Lorsqu’un conseil provincial se réunira illégalement, certainement tous ceux de ses membres qui prendront part à cette réunion ne seront pas également coupables : il y en aura quelques-uns qui seront les moteurs ; il y en aura qui seront entraînés, qui ne seront que complaisants, auxquels il n’y aura à reprocher que de la faiblesse.
Maintenant, si le jury reconnaît l’existence du fait de la réunion illégale, la cour d’assises (car il s’agit d’un délit politique soumis à la cour d’assises) pourra appliquer l’article 258 ou l’article 463 du code pénal. Il y aura des conseillers qui pourront être condamnés à plusieurs années d’emprisonnement, il y en aura d’autres qui ne seront condamnés qu’à quelques jours de prison. Or, je le demande, n’y aurait-il pas de l’injustice à déclarer exclus du conseil et inéligibles ceux qui n’auraient été condamnés qu’à quelques jours de prison ? Telle est cependant la conséquence de l’article présenté par la section centrale. Une autre conséquence qu’aurait souvent cette disposition serait de déterminer le jury à déclarer la non-culpabilité de ceux qui ne se seraient montrés que faibles ; car, ainsi que le faisait observer dernièrement M. le ministre de la justice, l’impunité est la conséquence ordinaire des lois pénales trop sévères.
Voici l’objection que fait l’honorable rapporteur de la section centrale : ce serait, dit-il, un vrai scandale de voir siéger au conseil provincial des hommes qui viendraient d’être condamnés pour avoir contrevenu aussi gravement à la loi. Ce serait une atteinte à l’ordre public. Oui, messieurs, cela est vrai pour les moteurs de la réunion illégale, mais non pour les hommes de bonne foi qui ont été entraînés par faiblesse dans cette réunion.

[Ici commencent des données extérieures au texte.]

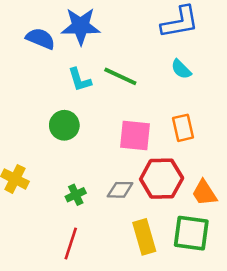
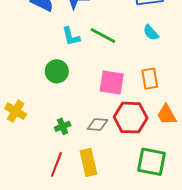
orange trapezoid: (204, 193) -> (167, 115), moved
yellow rectangle: (144, 237) -> (88, 162), moved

Ainsi, si vous faites un appel aux principes de justice, vous ne devez pas appliquer la même peine à des hommes qui seraient dans une position différente, à des individus plus ou moins coupables, et condamnés les uns à plusieurs années, les autres à quelques jours de prison. C’est pour cela que, dans l’amendement que j’ai eu l’honneur de proposer, j’ai substitué à l’obligation de prononcer l’exclusion et l’inéligibilité la simple faculté d’appliquer cette peine suivant les circonstances.

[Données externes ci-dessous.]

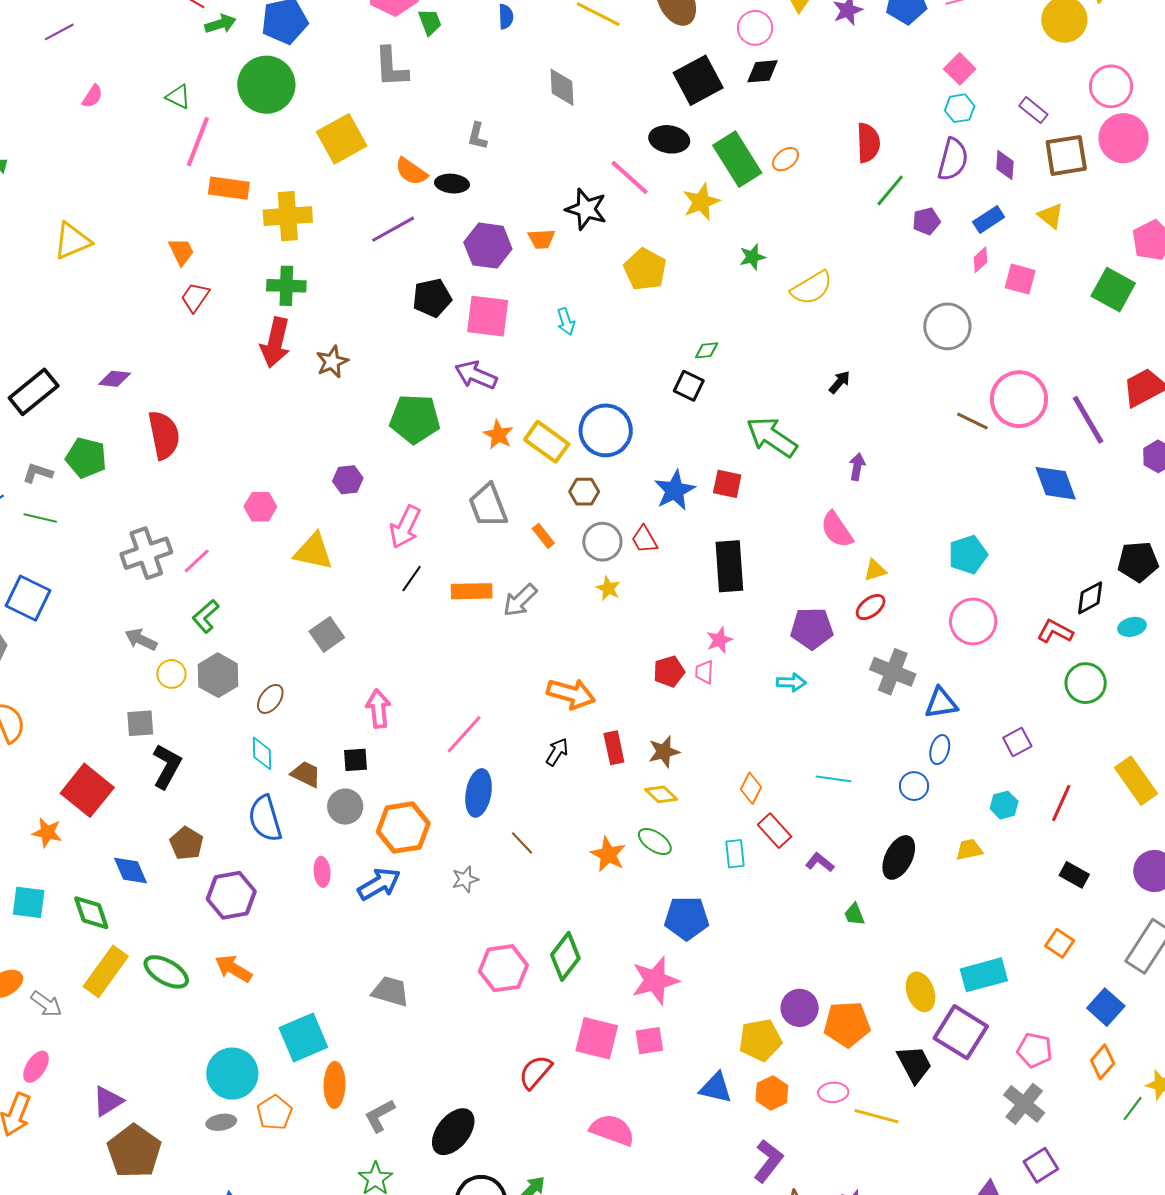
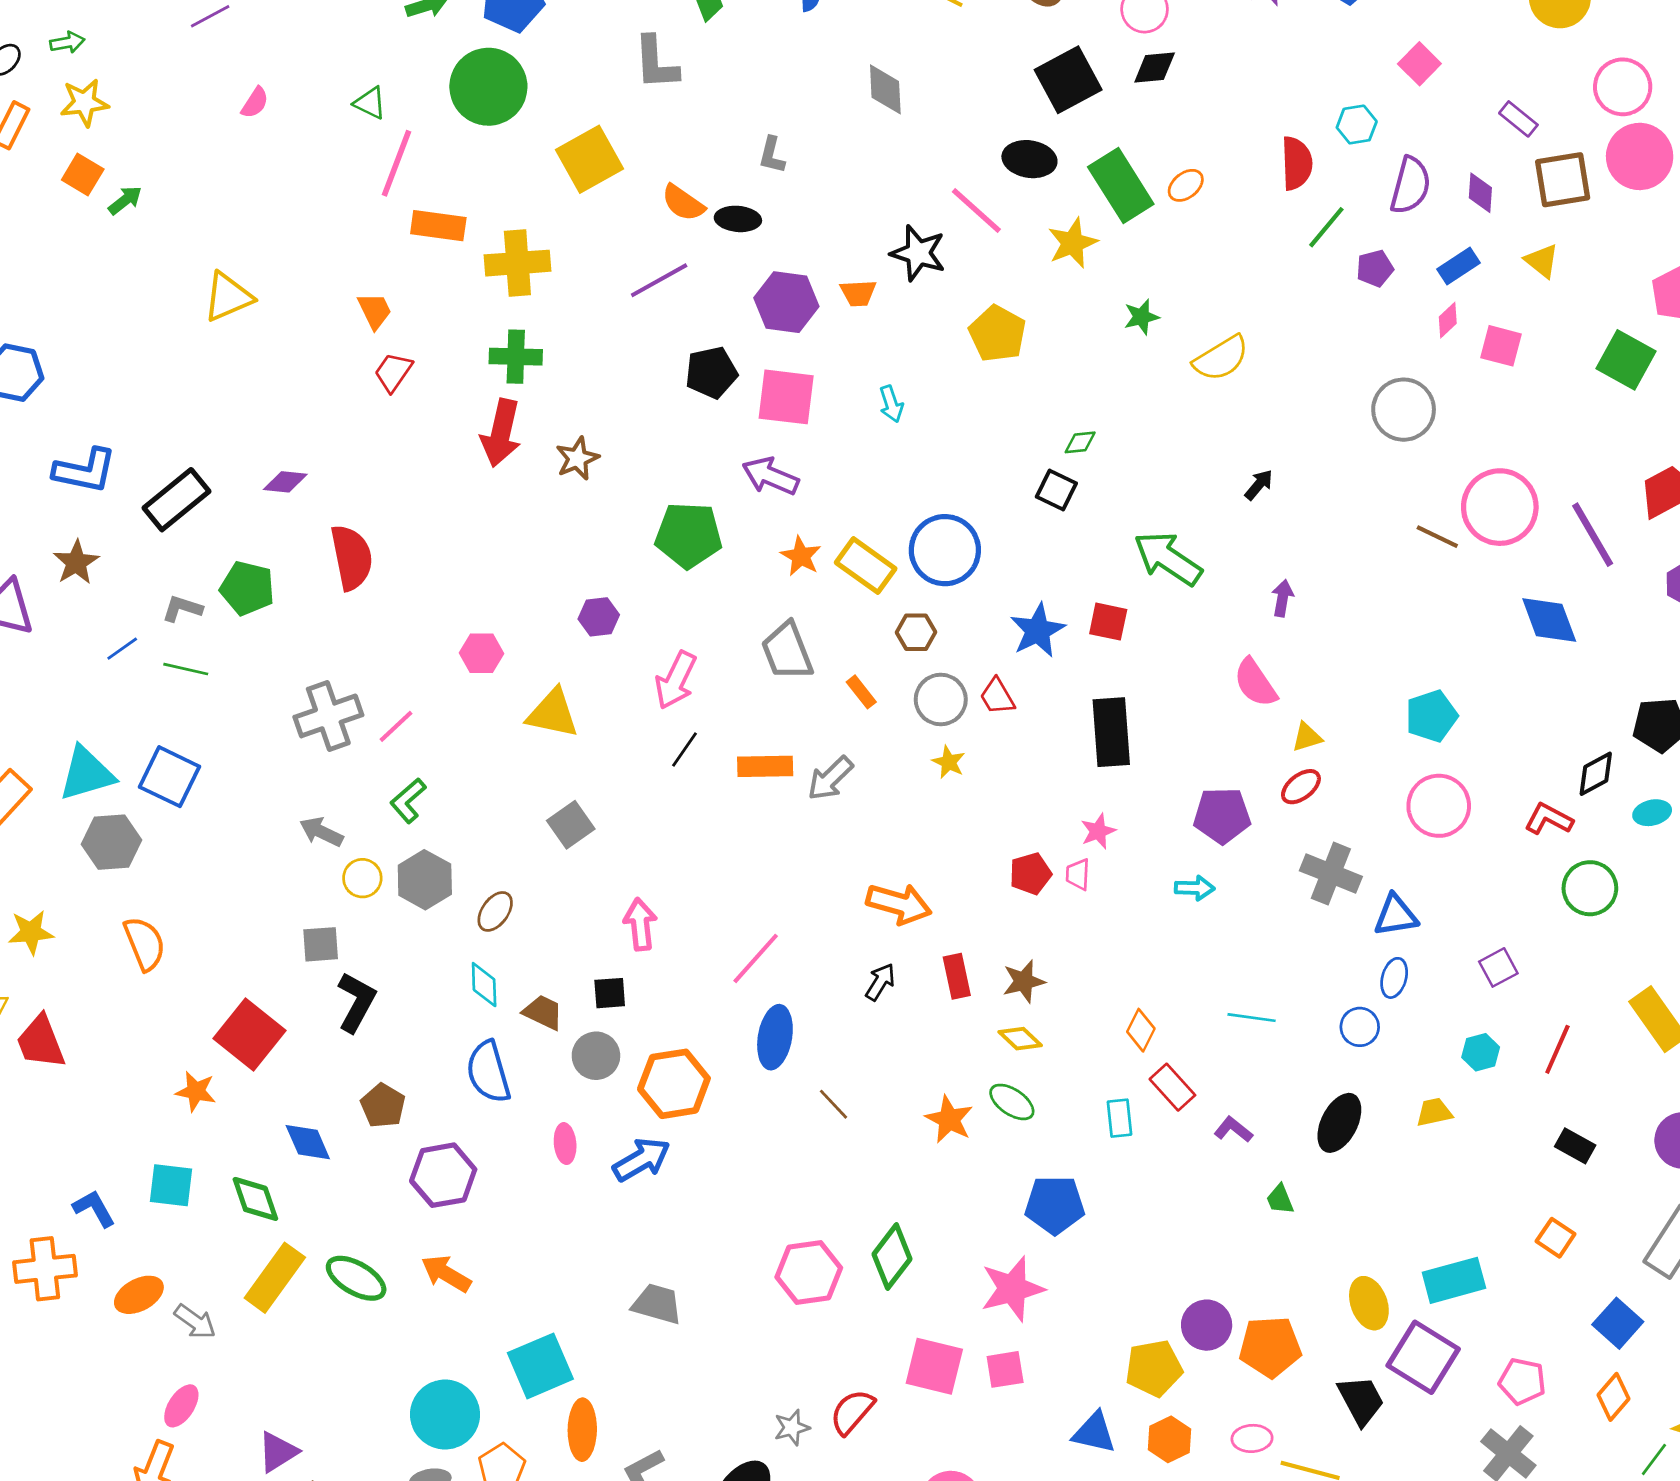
cyan hexagon: (960, 108) -> (1357, 125), moved
gray star: (465, 879) -> (792, 1428), moved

M. Pollénus. - Dans les développements que vient de donner à son amendement l’honorable M. Ernst, il a déjà rendu compte des principaux motifs qui ont guidé la section centrale dans la résolution par laquelle elle maintient sa première proposition tendant à prononcer l’interdiction temporaire du droit d’éligibilité ; je ne dirai que peu de mots pour combattre l’amendement qui propose de rendre cette peine facultative.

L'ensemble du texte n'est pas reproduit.